→ **Work to complete**
Whenever a picture appears in the data, skip it and write out all other material exactly.

=====

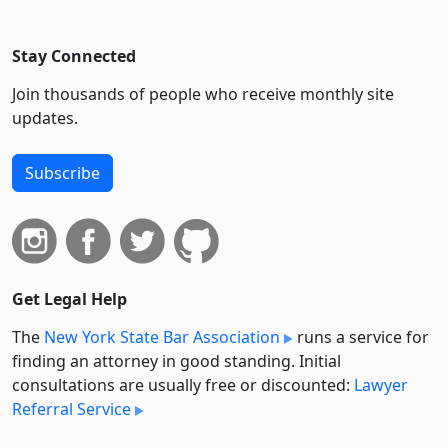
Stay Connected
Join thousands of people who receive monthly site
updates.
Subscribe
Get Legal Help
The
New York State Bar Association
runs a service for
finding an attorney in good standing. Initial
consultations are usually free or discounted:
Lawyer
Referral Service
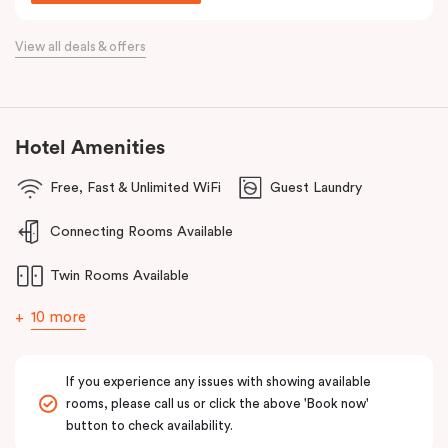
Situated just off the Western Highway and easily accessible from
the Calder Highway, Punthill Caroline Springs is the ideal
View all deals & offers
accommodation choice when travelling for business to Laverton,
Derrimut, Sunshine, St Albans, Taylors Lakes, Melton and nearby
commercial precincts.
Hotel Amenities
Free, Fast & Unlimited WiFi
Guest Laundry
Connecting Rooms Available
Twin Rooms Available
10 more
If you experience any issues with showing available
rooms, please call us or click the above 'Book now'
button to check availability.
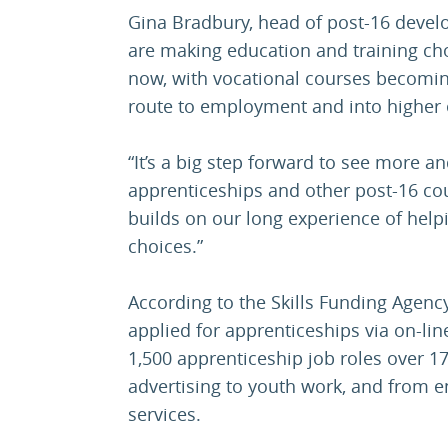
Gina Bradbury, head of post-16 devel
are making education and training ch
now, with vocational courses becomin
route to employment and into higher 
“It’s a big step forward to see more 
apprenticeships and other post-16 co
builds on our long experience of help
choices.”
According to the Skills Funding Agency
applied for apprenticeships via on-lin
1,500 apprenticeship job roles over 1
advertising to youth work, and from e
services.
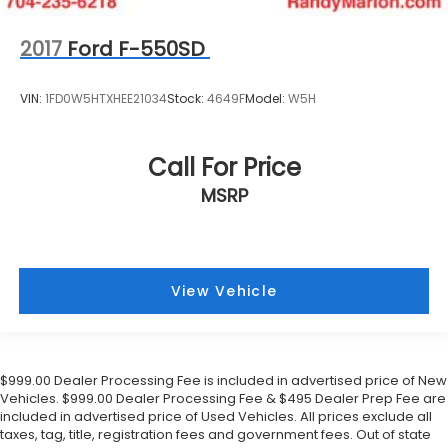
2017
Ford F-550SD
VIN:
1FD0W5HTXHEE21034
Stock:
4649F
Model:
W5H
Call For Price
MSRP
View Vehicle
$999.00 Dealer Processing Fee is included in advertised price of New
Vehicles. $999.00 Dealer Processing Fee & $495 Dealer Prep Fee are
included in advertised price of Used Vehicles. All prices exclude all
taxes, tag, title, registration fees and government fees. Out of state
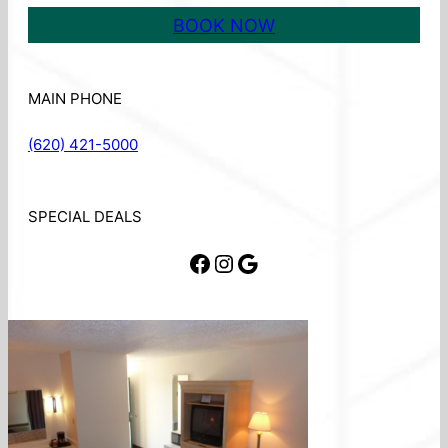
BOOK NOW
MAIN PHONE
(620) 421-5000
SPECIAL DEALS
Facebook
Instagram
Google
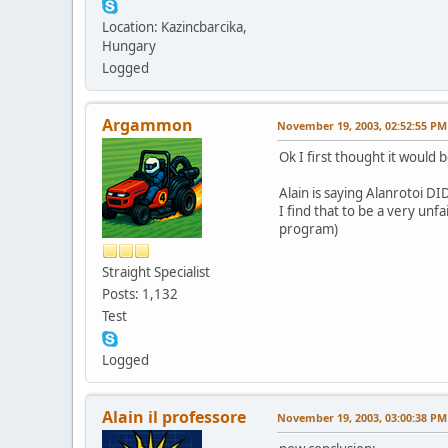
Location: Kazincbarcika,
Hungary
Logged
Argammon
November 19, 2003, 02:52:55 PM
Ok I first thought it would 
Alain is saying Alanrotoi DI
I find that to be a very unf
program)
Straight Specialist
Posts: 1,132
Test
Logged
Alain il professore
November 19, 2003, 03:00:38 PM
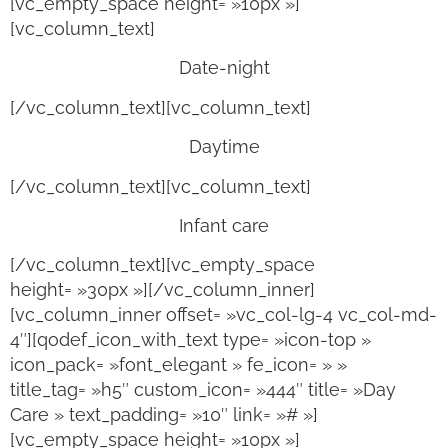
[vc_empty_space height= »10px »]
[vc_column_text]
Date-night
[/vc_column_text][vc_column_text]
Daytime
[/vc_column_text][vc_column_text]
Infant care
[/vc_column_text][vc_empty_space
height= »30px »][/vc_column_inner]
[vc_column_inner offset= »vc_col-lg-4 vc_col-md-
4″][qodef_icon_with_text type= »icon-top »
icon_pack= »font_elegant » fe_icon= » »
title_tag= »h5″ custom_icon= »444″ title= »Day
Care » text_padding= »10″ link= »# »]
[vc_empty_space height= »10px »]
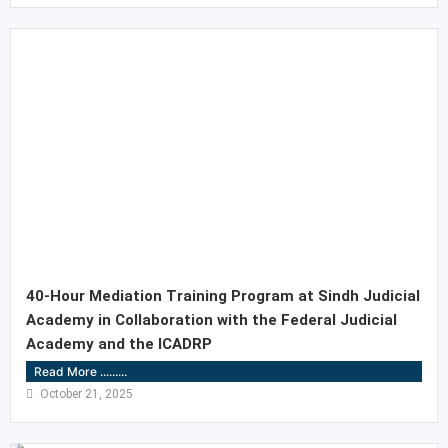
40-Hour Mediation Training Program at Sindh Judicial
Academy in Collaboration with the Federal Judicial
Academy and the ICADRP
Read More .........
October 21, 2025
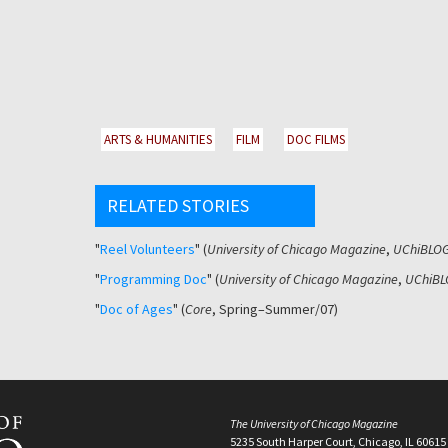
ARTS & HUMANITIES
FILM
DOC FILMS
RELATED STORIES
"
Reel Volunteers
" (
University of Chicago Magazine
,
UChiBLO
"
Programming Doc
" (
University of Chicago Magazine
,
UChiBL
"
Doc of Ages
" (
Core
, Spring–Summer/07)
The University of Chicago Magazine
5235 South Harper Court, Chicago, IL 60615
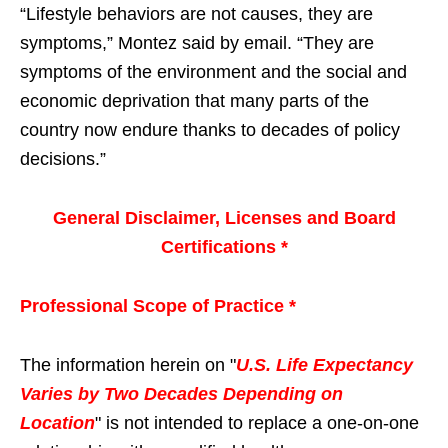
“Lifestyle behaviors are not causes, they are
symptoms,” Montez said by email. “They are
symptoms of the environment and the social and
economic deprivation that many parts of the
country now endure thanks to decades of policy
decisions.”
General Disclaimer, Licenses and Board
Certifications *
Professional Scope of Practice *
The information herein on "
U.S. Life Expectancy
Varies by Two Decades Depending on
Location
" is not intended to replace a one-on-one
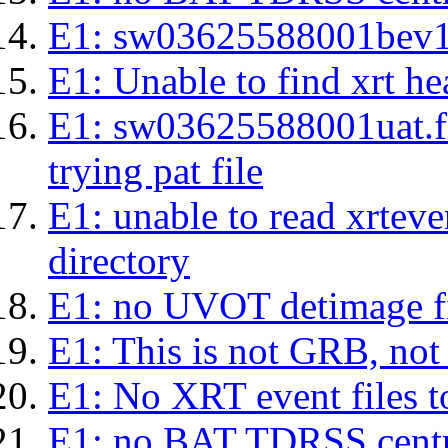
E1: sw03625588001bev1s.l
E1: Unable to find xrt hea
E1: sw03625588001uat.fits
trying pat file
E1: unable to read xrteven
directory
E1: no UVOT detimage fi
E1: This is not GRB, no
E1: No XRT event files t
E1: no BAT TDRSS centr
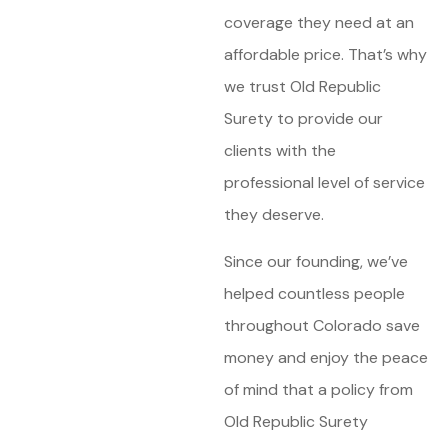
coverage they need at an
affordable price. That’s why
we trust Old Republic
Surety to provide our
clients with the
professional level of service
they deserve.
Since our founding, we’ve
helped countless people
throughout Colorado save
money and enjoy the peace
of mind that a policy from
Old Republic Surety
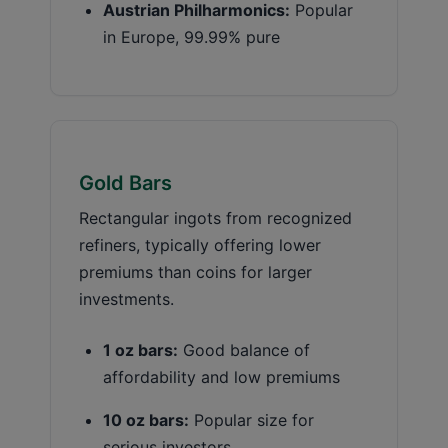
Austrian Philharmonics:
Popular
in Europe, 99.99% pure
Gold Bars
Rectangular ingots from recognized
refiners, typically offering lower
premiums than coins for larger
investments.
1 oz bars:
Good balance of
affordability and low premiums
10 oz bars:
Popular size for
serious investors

=====

→ **Result of this exercise**
Stay Connected
Join thousands of people who receive monthly site
updates.
Subscribe
Get Legal Help
The
New York State Bar Association
runs a service for
finding an attorney in good standing. Initial
consultations are usually free or discounted:
Lawyer
Referral Service
Situated just off the Western Highway and easily accessible from
the Calder Highway, Punthill Caroline Springs is the ideal
View all deals & offers
accommodation choice when travelling for business to Laverton,
Derrimut, Sunshine, St Albans, Taylors Lakes, Melton and nearby
commercial precincts.
Hotel Amenities
Free, Fast & Unlimited WiFi
Guest Laundry
Connecting Rooms Available
Twin Rooms Available
10 more
If you experience any issues with showing available
rooms, please call us or click the above 'Book now'
button to check availability.
Gina Bradbury, head of post-16 devel
are making education and training ch
now, with vocational courses becomin
route to employment and into higher 
“It’s a big step forward to see more 
apprenticeships and other post-16 co
builds on our long experience of help
choices.”
According to the Skills Funding Agency
applied for apprenticeships via on-lin
1,500 apprenticeship job roles over 1
advertising to youth work, and from e
services.
2017
Ford F-550SD
VIN:
1FD0W5HTXHEE21034
Stock:
4649F
Model:
W5H
Call For Price
MSRP
View Vehicle
$999.00 Dealer Processing Fee is included in advertised price of New
Vehicles. $999.00 Dealer Processing Fee & $495 Dealer Prep Fee are
included in advertised price of Used Vehicles. All prices exclude all
taxes, tag, title, registration fees and government fees. Out of state
BOOK NOW
MAIN PHONE
(620) 421-5000
SPECIAL DEALS
Facebook
Instagram
Google
Location: Kazincbarcika,
Hungary
Logged
Argammon
November 19, 2003, 02:52:55 PM
Ok I first thought it would 
Alain is saying Alanrotoi DI
I find that to be a very unf
program)
Straight Specialist
Posts: 1,132
Test
Logged
Alain il professore
November 19, 2003, 03:00:38 PM
[vc_empty_space height= »10px »]
[vc_column_text]
Date-night
[/vc_column_text][vc_column_text]
Daytime
[/vc_column_text][vc_column_text]
Infant care
[/vc_column_text][vc_empty_space
height= »30px »][/vc_column_inner]
[vc_column_inner offset= »vc_col-lg-4 vc_col-md-
4″][qodef_icon_with_text type= »icon-top »
icon_pack= »font_elegant » fe_icon= » »
title_tag= »h5″ custom_icon= »444″ title= »Day
Care » text_padding= »10″ link= »# »]
[vc_empty_space height= »10px »]
40-Hour Mediation Training Program at Sindh Judicial
Academy in Collaboration with the Federal Judicial
Academy and the ICADRP
Read More .........
October 21, 2025
ARTS & HUMANITIES
FILM
DOC FILMS
RELATED STORIES
"
Reel Volunteers
" (
University of Chicago Magazine
,
UChiBLO
"
Programming Doc
" (
University of Chicago Magazine
,
UChiBL
"
Doc of Ages
" (
Core
, Spring–Summer/07)
The University of Chicago Magazine
5235 South Harper Court, Chicago, IL 60615
“Lifestyle behaviors are not causes, they are
symptoms,” Montez said by email. “They are
symptoms of the environment and the social and
economic deprivation that many parts of the
country now endure thanks to decades of policy
decisions.”
General Disclaimer, Licenses and Board
Certifications *
Professional Scope of Practice *
The information herein on "
U.S. Life Expectancy
Varies by Two Decades Depending on
Location
" is not intended to replace a one-on-one
E1: sw03625588001bev1s.l
E1: Unable to find xrt hea
E1: sw03625588001uat.fits
trying pat file
E1: unable to read xrteven
directory
E1: no UVOT detimage fi
E1: This is not GRB, no
E1: No XRT event files t
E1: no BAT TDRSS centr
coverage they need at an
affordable price. That’s why
we trust Old Republic
Surety to provide our
clients with the
professional level of service
they deserve.
Since our founding, we’ve
helped countless people
throughout Colorado save
money and enjoy the peace
of mind that a policy from
Old Republic Surety
Austrian Philharmonics:
Popular
in Europe, 99.99% pure
Gold Bars
Rectangular ingots from recognized
refiners, typically offering lower
premiums than coins for larger
investments.
1 oz bars:
Good balance of
affordability and low premiums
10 oz bars:
Popular size for
serious investors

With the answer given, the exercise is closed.